Factors affecting cleavage efficiency when using Cytiva™ Protein Select™ technology

Sep 29, 2025

Introduction to Cytiva™ Protein Select™ technology and self-cleaving tag

Purifying a recombinant protein with its native sequence in a single chromatography step is challenging if the target protein does not have a natural affinity binding partner. Even then, traditional affinity elution conditions are often harsh, and can lead to a loss of activity and recovery of the target protein.

The Cytiva™ Protein Select™ technology is an affinity chromatography system that uses a self-cleaving tag. This is beneficial for industry applications where high purity of target proteins derived from complex samples are needed without having residual, potentially interfering, affinity tags remaining.

The technology enables the production of purified, tag free proteins in a single step for predictable results (see Fig 1).

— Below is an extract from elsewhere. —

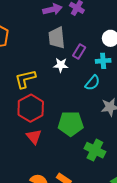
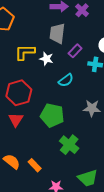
white star: (61, 65) -> (46, 59), moved
yellow L-shape: (25, 79) -> (25, 52), moved
cyan semicircle: (92, 83) -> (66, 80), moved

Overview of Cytiva™ Protein Select™ affinity purification.

Fig 1. Overview of Cytiva™ Protein Select™ affinity purification.


An added benefit is that no proteases are needed in this process. Proteases are often inefficient and non-specific, resulting in the need for further purification steps after cleavage.

The objective of this article is to explore the hold step (shown in Fig 1) and the main factors that impact cleavage efficiency when using Cytiva™ Protein Select™ technology.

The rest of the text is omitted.